Montenegro can turn global turmoil into economic opportunity, say analysts
Montenegro has a strong opportunity to take advantage of the global crisis and attract tourists, investments, and capital, according to economic analysts.
Tourism and the digital industry are seen as key comparative advantages, CE Report quotes FENA.
Projects in the field of green energy are also considered attractive. The country should promote its tax policies and introduce certain types of digital nomad visas, suggest Oleg Filipović, Vladimir Đukanović, and Predrag Zečević.
Montenegro is a small system whose advantage lies in its ability to quickly adapt, says economic analyst Oleg Filipović. The current global situation can primarily be leveraged in tourism. The season should be extended from 90 to at least 180 days, and off-season revenues should also be increased.
“We need to promote so-called luxury zones, as luxury destinations are currently under pressure. In our case, this includes Portonovi, Luštica Bay, and similar developments. There are significant migration flows, mainly due to war conditions, and we should make it easier for people with financial means to enter Montenegro. Another way is to attract so-called IT nomads again. We must come up with some form of tax incentives to facilitate their arrival,” Filipović told RTCG.
Due to Montenegro’s obligations in the context of EU accession negotiations to align its visa regime, citizens of Türkiye and Russia should be offered some form of nomad visas, Filipović proposes. Regarding the financial market, capital allocation is currently underway.
“One approach is to reduce taxes and increase direct investments, primarily in real estate. Another is to use a model similar to what Cyprus once applied—and still does to some extent—by becoming a kind of offshore center to attract capital,” Filipović said.
Tourism and the digital industry are also Montenegro’s comparative advantages, says economic analyst and former Wall Street broker Vladimir Đukanović. Compared to Spain and Portugal, Montenegro and Croatia lack sufficient four- and five-star hotels, which are crucial for development. Tax policies should also be promoted.
“Montenegro should follow Croatia’s example regarding capital gains tax and significantly shorten the period after which capital gains are no longer taxed. Croatia reduced this to two years, which allows it to attract a large number of investors. This is one of the key factors in today’s global financial world. Montenegro must also carefully consider its partnerships and secure energy supplies,” Đukanović said.

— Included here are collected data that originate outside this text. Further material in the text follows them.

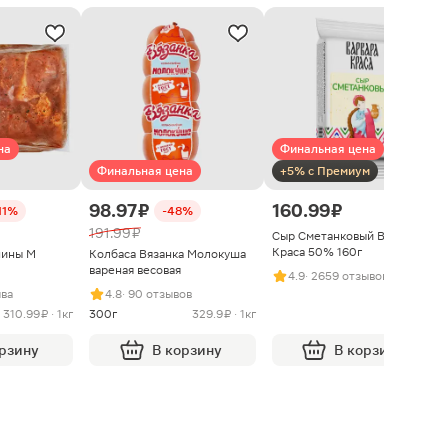
на
Финальная цена
Финальная цена
+5% с Премиум
98.97 ₽
160.99 ₽
11%
-48%
191.99 ₽
Сыр Сметанковый Варвара
Краса 50% 160г
нины М
Колбаса Вязанка Молокуша
вареная весовая
4.9
· 2659 отзывов
ыва
4.8
· 90 отзывов
310.99 ₽ · 1кг
300г
329.9 ₽ · 1кг
орзину
В корзину
В корзину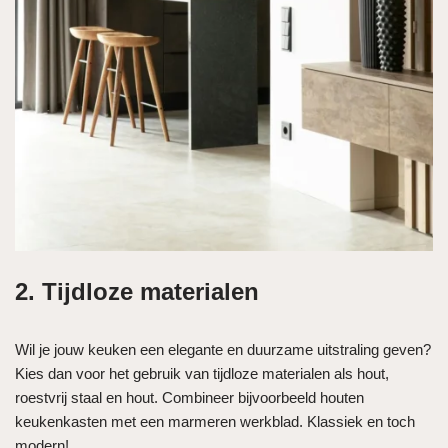
2. Tijdloze materialen
Wil je jouw keuken een elegante en duurzame uitstraling geven?
Kies dan voor het gebruik van tijdloze materialen als hout,
roestvrij staal en hout. Combineer bijvoorbeeld houten
keukenkasten met een marmeren werkblad. Klassiek en toch
modern!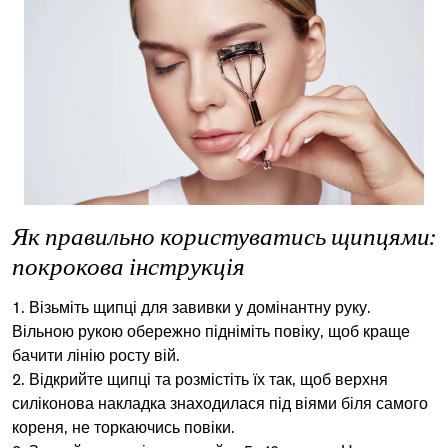
Як правильно користуватись щипцями:
покрокова інструкція
Візьміть щипці для завивки у домінантну руку.
Вільною рукою обережно підніміть повіку, щоб краще
бачити лінію росту вій.
Відкрийте щипці та розмістіть їх так, щоб верхня
силіконова накладка знаходилася під віями біля самого
кореня, не торкаючись повіки.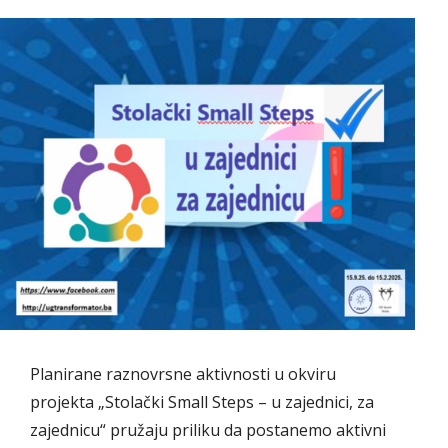
Planirane raznovrsne aktivnosti u okviru
projekta „Stolački Small Steps – u zajednici, za
zajednicu“ pružaju priliku da postanemo aktivni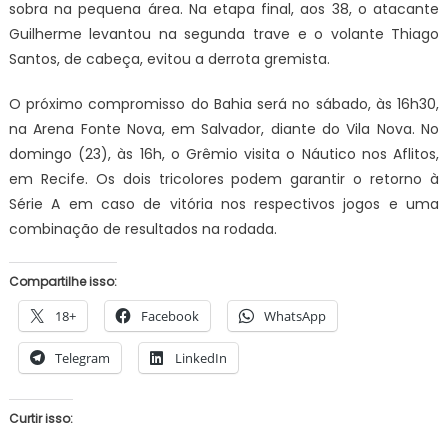
sobra na pequena área. Na etapa final, aos 38, o atacante
Guilherme levantou na segunda trave e o volante Thiago
Santos, de cabeça, evitou a derrota gremista.
O próximo compromisso do Bahia será no sábado, às 16h30,
na Arena Fonte Nova, em Salvador, diante do Vila Nova. No
domingo (23), às 16h, o Grêmio visita o Náutico nos Aflitos,
em Recife. Os dois tricolores podem garantir o retorno à
Série A em caso de vitória nos respectivos jogos e uma
combinação de resultados na rodada.
Compartilhe isso:
18+
Facebook
WhatsApp
Telegram
LinkedIn
Curtir isso: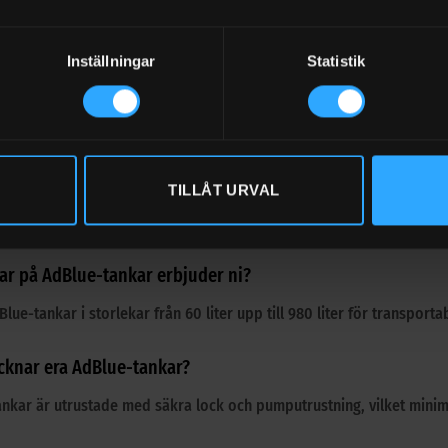
till tankar
Inställningar
Statistik
lagring och hantering
ieseltankar
för ett komplett utbud av bränsle- och vätskehantering.
TILLÅT URVAL
kar på AdBlue-tankar erbjuder ni?
lue-tankar i storlekar från 60 liter upp till 980 liter för transporta
cknar era AdBlue-tankar?
nkar är utrustade med säkra lock och pumputrustning, vilket minimera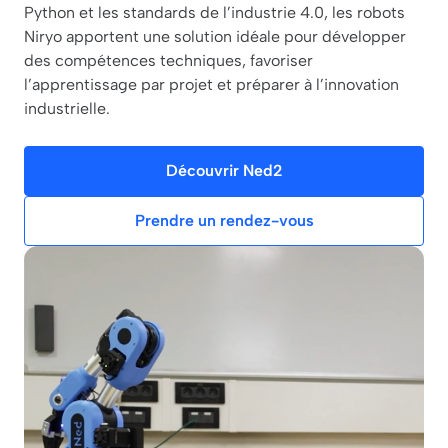
Python et les standards de l’industrie 4.0, les robots
Niryo apportent une solution idéale pour développer
des compétences techniques, favoriser
l’apprentissage par projet et préparer à l’innovation
industrielle.
Découvrir Ned2
Prendre un rendez-vous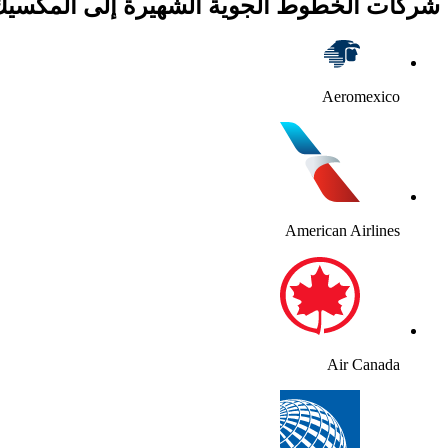
شركات الخطوط الجوية الشهيرة إلى المكسي
Aeromexico
American Airlines
Air Canada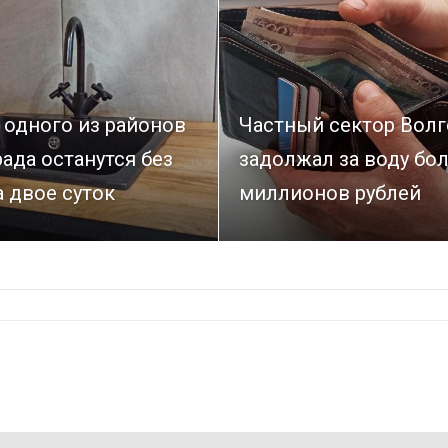
 одного из районов
Частный сектор Волг
ада останутся без
задолжал за воду бол
 двое суток
миллионов рублей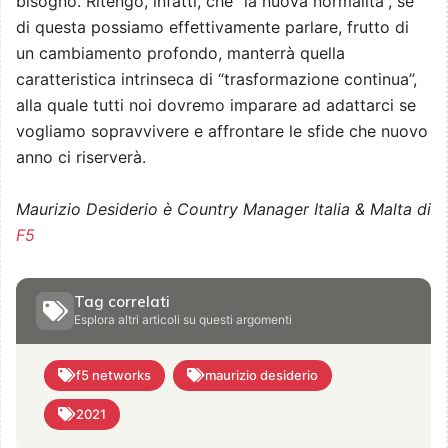
bisogno. Ritengo, infatti, che “la nuova normalità”, se
di questa possiamo effettivamente parlare, frutto di
un cambiamento profondo, manterrà quella
caratteristica intrinseca di “trasformazione continua”,
alla quale tutti noi dovremo imparare ad adattarci se
vogliamo sopravvivere e affrontare le sfide che nuovo
anno ci riserverà.
Maurizio Desiderio è Country Manager Italia & Malta di
F5
Tag correlati
Esplora altri articoli su questi argomenti
f5 networks
maurizio desiderio
2021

Montenegro has strong potential in the energy sector, Filipović adds.
“We have both wind and solar resources. If we secure investments through available funds and sell that energy primarily to the European Union, especially given ongoing government-to-government negotiations with the United States focused on energy, this could be highly beneficial. However, we must wait and see how these agreements develop,” he said.
The global economic crisis presents a major opportunity for Montenegro, according to analyst Predrag Zečević. The country has already begun attracting foreign investment through G2G agreements with the United Arab Emirates and is in final negotiations with France and the United States. These agreements should be given strong support while respecting European Commission recommendations, Zečević says.

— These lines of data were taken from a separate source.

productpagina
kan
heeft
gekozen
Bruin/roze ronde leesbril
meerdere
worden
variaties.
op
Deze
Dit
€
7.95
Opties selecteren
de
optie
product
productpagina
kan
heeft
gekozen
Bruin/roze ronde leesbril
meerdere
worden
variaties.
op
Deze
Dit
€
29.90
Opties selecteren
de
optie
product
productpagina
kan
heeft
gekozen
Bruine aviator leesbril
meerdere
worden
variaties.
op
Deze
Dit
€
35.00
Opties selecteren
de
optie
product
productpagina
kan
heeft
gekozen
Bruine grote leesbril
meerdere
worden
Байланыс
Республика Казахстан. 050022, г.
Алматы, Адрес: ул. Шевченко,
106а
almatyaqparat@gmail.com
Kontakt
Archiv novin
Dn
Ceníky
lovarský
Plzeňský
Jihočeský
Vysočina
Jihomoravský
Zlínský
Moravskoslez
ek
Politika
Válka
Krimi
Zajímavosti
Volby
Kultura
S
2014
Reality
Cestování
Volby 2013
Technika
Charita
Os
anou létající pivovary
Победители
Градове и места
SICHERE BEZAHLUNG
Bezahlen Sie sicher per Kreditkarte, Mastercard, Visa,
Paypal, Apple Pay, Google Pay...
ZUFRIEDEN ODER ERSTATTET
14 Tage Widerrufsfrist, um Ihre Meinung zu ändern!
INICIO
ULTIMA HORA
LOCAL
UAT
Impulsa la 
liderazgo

“Over the past 15 years, G2G agreements have proven to be the most effective way to attract capital from targeted countries. As we’ve seen, they do not always proceed smoothly in parliament or constitutional courts. I believe they should be carried through, as they are an excellent tool for attracting desirable investments, particularly from Western countries. Major projects such as the Peru World Games complex and the Northern pipeline, carried out by Norway, the UK, and Baltic states, were completed without corruption. Montenegro did not invent G2G agreements—this concept originates from the European Commission,” he said.
Intergovernmental agreements should be carefully reviewed to assess their benefits, Filipović adds, while also raising concerns about the future of domestic companies.
“It is easy to sell what already generates capital. We should focus on developing sectors that currently do not generate sufficient revenue. How will we address employment issues, especially with ongoing labor migration? I would prioritize identifying and attracting companies that are essential across different sectors for Montenegro,” Filipović said.
Interest rates are already rising due to the global political situation, which may persist, and Montenegro should refinance its obligations as soon as possible, he added.
“In that direction, we should aim to attract companies and funds that operate seriously and make substantial investments, such as certain funds from the United States. I would prioritize them over European funds—not only investment funds but also hedge funds,” Filipović said.
The analysts have differing views on resistance to large investments at the local level. In some cases, local communities are justified, while in others they are not.
“Some believe that having over 100,000 beds is sufficient and are reluctant to accept new investors, even though projects like Alabar’s investment could significantly transform Ulcinj. In some cases, such as small hydropower plants or solar projects, local communities received virtually no benefits, while profits went to the wealthiest segments of society and their associates,” Zečević said.
“Anyone who comes to Montenegro, lives there, spends money, and even contributes just one euro in taxes should be welcomed enthusiastically,” Đukanović emphasized.
“Citizens, especially those with direct interests, are very aware, as this primarily concerns their property. It is necessary to ensure a reliable legal system for investors and work on reducing existing bureaucracy,” Filipović concluded.